Minister of Ecology, Sustainable Development and Energy
- In office 2 July 2013 – 31 March 2014
- President: François Hollande
- Prime Minister: Jean-Marc Ayrault
- Preceded by: Delphine Batho
- Succeeded by: Ségolène Royal

Member of the National Assembly for Gers's 1st constituency
- In office 2002–2013
- Preceded by: Claude Desbons
- Succeeded by: Franck Montaugé
- In office 2014–2017
- Preceded by: Franck Montaugé
- Succeeded by: Jean-René Cazeneuve

Personal details
- Born: 22 November 1953 (age 72) La Garenne-Colombes, France
- Party: Socialist Party

= Philippe Martin (politician) =

French politician

Philippe Martin (/fr/; born 22 November 1953) is a French politician of the Socialist Party (PS) who has been serving as president of the French Agency for Biodiversity (AFB) since 2017. Prior this, he served as Minister for Environment, Sustainable Development and Energy in the government of Prime Minister of France Jean-Marc Ayrault from 2013 to 2014.

==Political career==
Martin was prefect of Gers department from 1992 to 1994 and prefect of Landes department from 1994 to 1995.
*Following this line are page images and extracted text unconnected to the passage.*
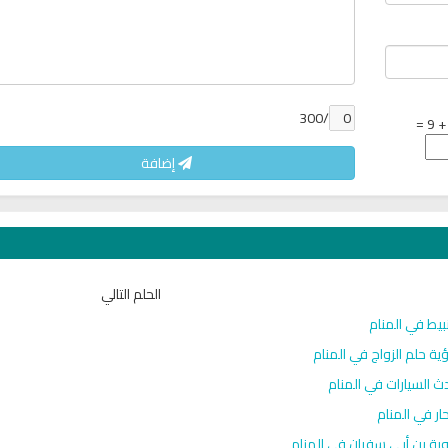
/300
إضافة
عبد
راديو فتاوى اسلامية بث مباشر
اذاعة القران الكريم من ل
المباشر
الحلم التالي
بيط في المنام
ية حلم الزواج في المنام
ث السيارات في المنام
حار في المنام
ية بن أبي سفيان في المنام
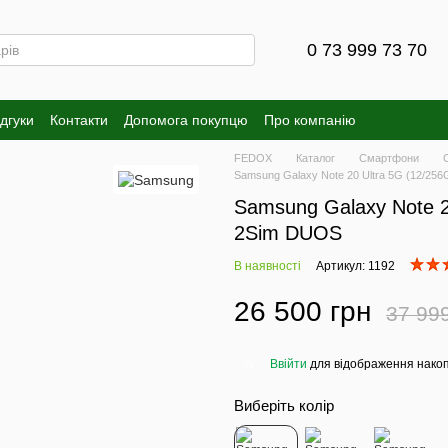
0 73 999 73 70
ідгуки
Контакти
Допомога покупцю
Про компанію
FEDOX
Каталог
Смартфони
Samsung Galaxy Note 20 Ultra 5G (12/25
Samsung Galaxy Note 2
2Sim DUOS
В наявності
Артикул: 1192
26 500 грн
37 99
Ввійти
для відображення накоп
%
Виберіть колір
Martin was a member of the National Assembly from 2002 until 2013, representing Gers's 1st constituency. In parliament, he was a member of the "Socialist, Radical, Citizen and Miscellaneous Left" (SRC) political group and served on the Finance Committee.

During his brief term as minister, Martin put off plans for France's transition towards less carbon-intensive energy sources until 2014. In 2014, as part of a wider effort to deter poachers and traffickers, Martin publicly destroyed a stock of about three tons of confiscated ivory from the tusks of African elephants, making France the first European country to take such a step. Shortly after, in an effort to protect the citizens of Paris against pollution triggered by an exceptionally warm spring, he ordered a 20 kilometer-hour reduction of the speed limits, made parking free in the city and diverted large trucks from the city.

==Political positions==
Martin is a fierce critic of genetically modified organisms (GMO).
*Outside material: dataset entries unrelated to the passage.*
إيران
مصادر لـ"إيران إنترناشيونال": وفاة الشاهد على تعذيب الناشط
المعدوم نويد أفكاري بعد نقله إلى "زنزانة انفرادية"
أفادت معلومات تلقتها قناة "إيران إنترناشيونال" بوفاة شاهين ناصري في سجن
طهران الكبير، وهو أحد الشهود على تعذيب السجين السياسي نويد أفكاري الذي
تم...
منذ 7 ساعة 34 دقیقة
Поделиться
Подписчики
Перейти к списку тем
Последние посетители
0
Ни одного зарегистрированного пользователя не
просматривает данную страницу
On 1 July 2012, Martin asked French restaurateurs and wine merchants to stop selling Californian wines in protest against the entry into force of a California law prohibiting the sale of foie gras on grounds of animal welfare.

In the Socialist Party's 2017 primaries, Martin publicly endorsed Benoît Hamon as the party's candidate for the French presidential election later that year.